## DIRECTIONS
Could you set down the listing below exactly, leaving out its pictures?

## SUPPLIED DATA
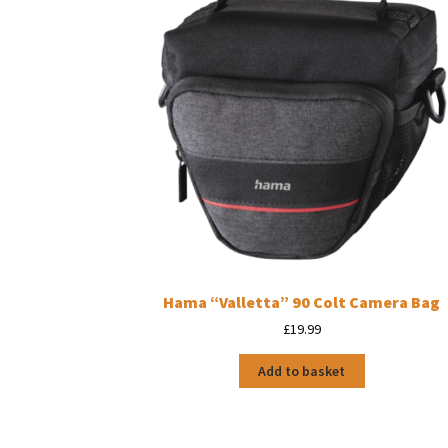
Hama “Valletta” 90 Colt Camera Bag
£
19.99
Add to basket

## ANSWER BOX
Hama “Valletta” 90 Colt Camera Bag
£
19.99
Add to basket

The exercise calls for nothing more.